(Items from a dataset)
++++

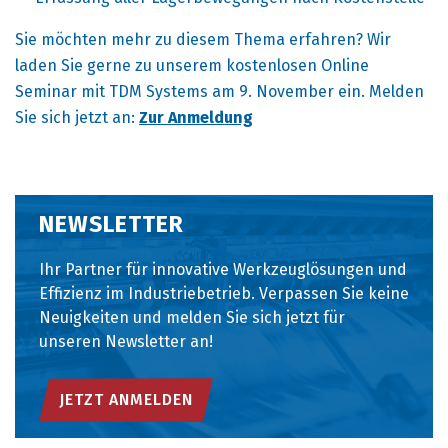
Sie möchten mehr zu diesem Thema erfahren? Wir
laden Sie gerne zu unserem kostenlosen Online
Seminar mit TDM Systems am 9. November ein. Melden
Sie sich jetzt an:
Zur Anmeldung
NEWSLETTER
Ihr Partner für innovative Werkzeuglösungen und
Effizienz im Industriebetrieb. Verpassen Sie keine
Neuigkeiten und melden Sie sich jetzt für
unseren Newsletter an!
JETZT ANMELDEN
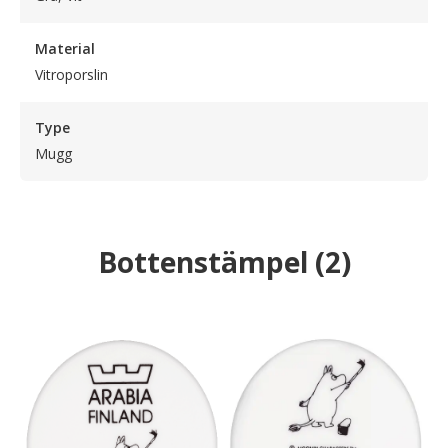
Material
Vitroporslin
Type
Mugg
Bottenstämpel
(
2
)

++++

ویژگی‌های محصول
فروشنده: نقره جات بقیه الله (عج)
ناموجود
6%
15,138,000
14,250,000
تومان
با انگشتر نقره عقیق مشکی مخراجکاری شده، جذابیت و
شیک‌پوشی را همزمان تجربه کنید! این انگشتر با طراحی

++++

Work instructions: Copy down each line in the entries that has the word "sich".

Problem solution:
Sie sich jetzt an:
Neuigkeiten und melden Sie sich jetzt für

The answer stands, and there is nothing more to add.